La campagne du Conseil de l’Europe «Journalists Matter», lancée en 2023, a mis l’accent sur la situation des journalistes ukrainiens. L’Ukraine a été la première des 46 États membres du Conseil à établir un plan d’action national pour la sécurité des journalistes, bien que le conflit en cours souligne la nécessité d’une pression internationale soutenue.

Contexte plus large

L’Institute of Mass Information (IMI) Une organisation ukrainienne à but non lucratif et non gouvernementale qui surveille la liberté d’expression en Ukraine depuis plus de 20 ans, a non seulement enregistré 108 professionnels des médias tués depuis le 24 février 2022, mais aussi qu’au moins 333 médias ont cessé toutes ou une partie de leurs opérations à la suite de l’invasion russe à grande échelle. Des milliers de professionnels des médias avaient quitté le pays ou devaient changer d’emploi. De plus, IMI a enregistré des cas de menaces envoyées aux journalistes et aux rédacteurs en chef des médias nationaux et régionaux.
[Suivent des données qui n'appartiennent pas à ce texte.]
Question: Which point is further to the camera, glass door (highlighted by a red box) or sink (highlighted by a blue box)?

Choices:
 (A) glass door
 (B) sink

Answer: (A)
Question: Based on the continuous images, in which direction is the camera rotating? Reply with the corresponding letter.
Bien que l’accent soit mis sur l’Ukraine, l’Assemblée au cours du débat a reconnu que cela représente une partie d’une crise mondiale dans la liberté de la presse. Selon Amnesty International, 2024 a été l’année la plus meurtrière jamais enregistrée pour les journalistes du monde entier, avec 124 tués.
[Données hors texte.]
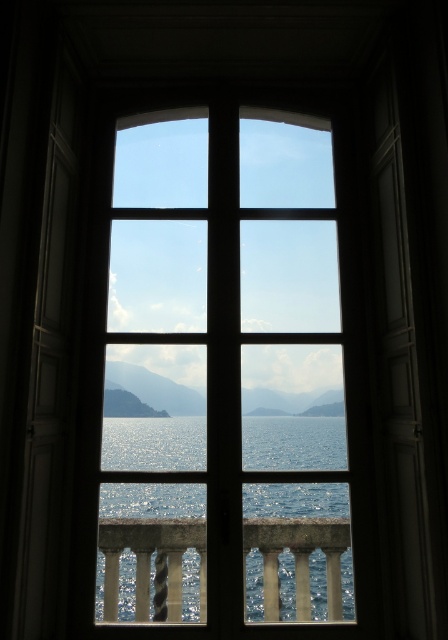 From the picture: Is clear glass window at center further to camera compared to polished stone balustrade at lower center?

No.

Between point (99, 504) and point (294, 545), which one is positioned in front?

Point (294, 545) is more forward.

Locate an element on the screen. clear glass window at center is located at coordinates click(223, 372). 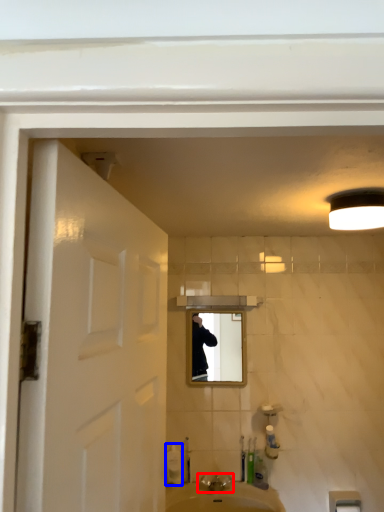 Question: Among these objects, which one is nearest to the camera, tap (highlighted by a red box) or soap dispenser (highlighted by a blue box)?

Choices:
 (A) tap
 (B) soap dispenser

Answer: (A) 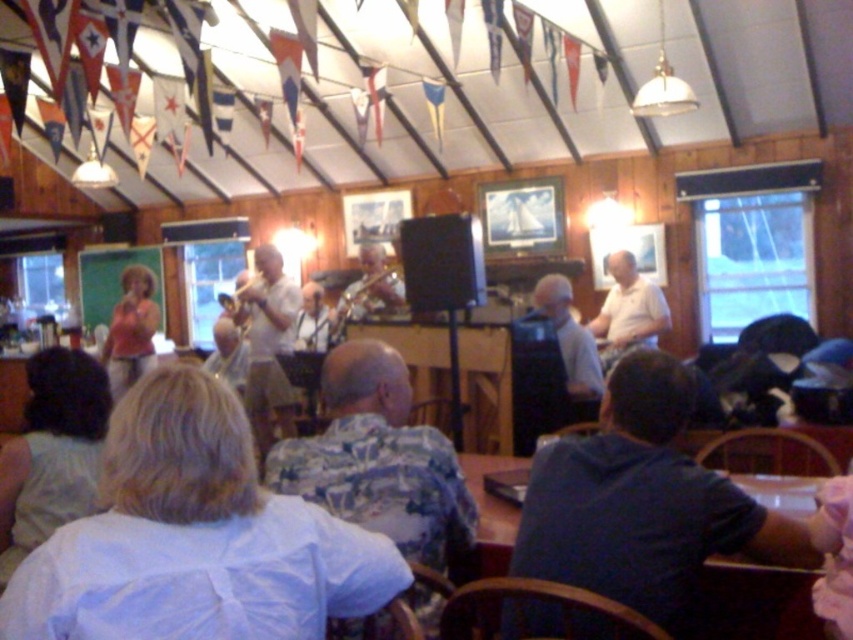 Question: In this image, where is floral shirt at center located relative to shiny brass trumpet at center?

Choices:
 (A) above
 (B) below

Answer: (B)

Question: Does dark blue shirt at lower right come behind matte pink blouse at left?

Choices:
 (A) yes
 (B) no

Answer: (B)

Question: Among these objects, which one is farthest from the camera?

Choices:
 (A) dark blue shirt at lower right
 (B) light blue fabric dress at lower left

Answer: (B)

Question: Which point is farther to the camera?

Choices:
 (A) (692, 532)
 (B) (7, 550)

Answer: (B)

Question: Among these points, which one is nearest to the camera?

Choices:
 (A) pyautogui.click(x=231, y=413)
 (B) pyautogui.click(x=254, y=337)

Answer: (A)

Question: Does white matte shirt at center come behind light blue shirt at center?

Choices:
 (A) no
 (B) yes

Answer: (B) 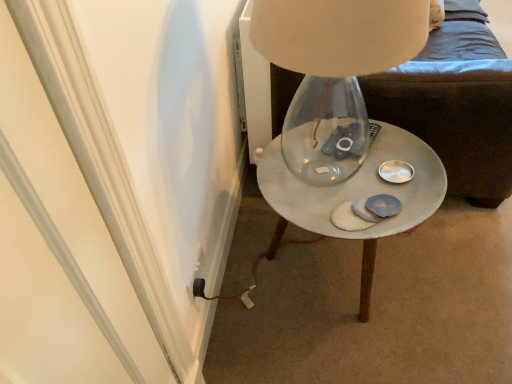 I want to click on vacant space in white marble side table at center (from a real-world perspective), so click(321, 265). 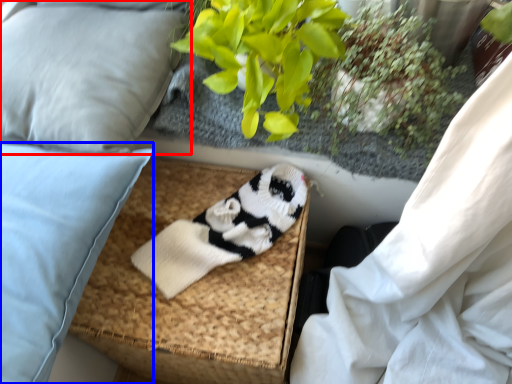 Question: Which of the following is the farthest to the observer, pillow (highlighted by a red box) or pillow (highlighted by a blue box)?

Choices:
 (A) pillow
 (B) pillow

Answer: (A) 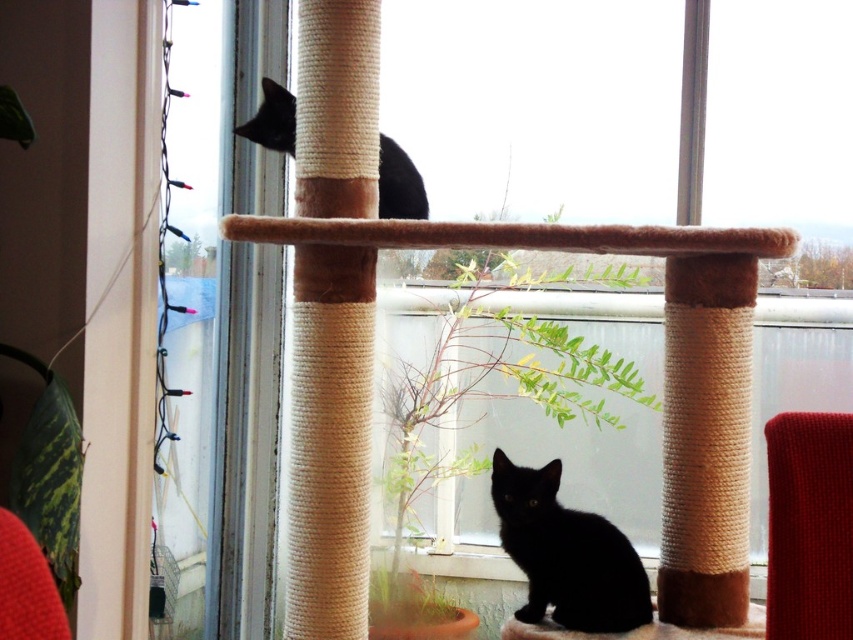 Question: Which point appears closest to the camera in this image?

Choices:
 (A) (404, 184)
 (B) (500, 525)

Answer: (B)

Question: Is matte black cat at lower center wider than black matte cat at upper left?

Choices:
 (A) yes
 (B) no

Answer: (B)

Question: Is matte black cat at lower center smaller than black matte cat at upper left?

Choices:
 (A) no
 (B) yes

Answer: (B)

Question: Is the position of matte black cat at lower center more distant than that of black matte cat at upper left?

Choices:
 (A) yes
 (B) no

Answer: (B)

Question: Which point is closer to the camera?

Choices:
 (A) black matte cat at upper left
 (B) matte black cat at lower center

Answer: (B)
La plate-forme du Conseil d’Europe pour promouvoir la protection du journalisme a enregistré 40 alertes concernant l’Ukraine en 2024, le plus grand nombre pour n’importe quel pays. La plupart des violations ont eu lieu dans des territoires occupés par la Russie ou ont été attribués aux forces russes.
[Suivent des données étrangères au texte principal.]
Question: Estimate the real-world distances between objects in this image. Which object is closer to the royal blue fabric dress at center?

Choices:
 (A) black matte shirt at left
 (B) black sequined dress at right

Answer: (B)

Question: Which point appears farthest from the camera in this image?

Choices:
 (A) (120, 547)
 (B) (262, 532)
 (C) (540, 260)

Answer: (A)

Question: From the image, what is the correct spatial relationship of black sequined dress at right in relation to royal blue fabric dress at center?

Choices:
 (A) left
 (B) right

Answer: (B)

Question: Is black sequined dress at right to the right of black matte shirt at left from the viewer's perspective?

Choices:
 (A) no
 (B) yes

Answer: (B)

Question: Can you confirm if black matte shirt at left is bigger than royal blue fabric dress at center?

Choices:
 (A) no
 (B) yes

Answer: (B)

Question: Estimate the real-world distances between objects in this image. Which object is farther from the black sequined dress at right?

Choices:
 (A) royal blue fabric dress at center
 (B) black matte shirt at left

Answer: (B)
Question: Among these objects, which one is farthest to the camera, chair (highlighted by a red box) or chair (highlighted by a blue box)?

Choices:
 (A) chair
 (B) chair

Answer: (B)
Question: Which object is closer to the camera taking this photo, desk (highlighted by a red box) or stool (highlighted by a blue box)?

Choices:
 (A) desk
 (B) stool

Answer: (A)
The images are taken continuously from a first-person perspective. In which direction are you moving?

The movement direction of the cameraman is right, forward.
L’évaluation annuelle de la plate-forme fournit des preuves essentielles sur les tendances et les problèmes de liberté de la presse en Europe ainsi que des conseils sur la façon de les résoudre au niveau national et européen. Leur 2024 Évaluation Montre que jamais auparavant des journalistes n’avaient été exposés à de nombreuses formes de menace différentes et variées qui ont miné le journalisme et le droit du public à être informés.

C’est dans cette perspective plus large que l’Assemblée a également recommandé d’appeler les États membres à soutenir les travaux des institutions nationales des droits de l’homme, y compris des bureaux de médiateur, dans le suivi, la documentation et la défense des droits et de la protection des journalistes pendant les conflits armés, y compris par une assistance technique, financière et renforcée.

Le Conseil de l’Europe, fondé en 1949, comprend 46 États membres et se concentre sur les droits de l’homme, la démocratie et l’État de droit. Les membres de la Russie ont été résiliés en mars 2022 à la suite de son invasion de l’Ukraine.

Publié à l’origine dans The European Times.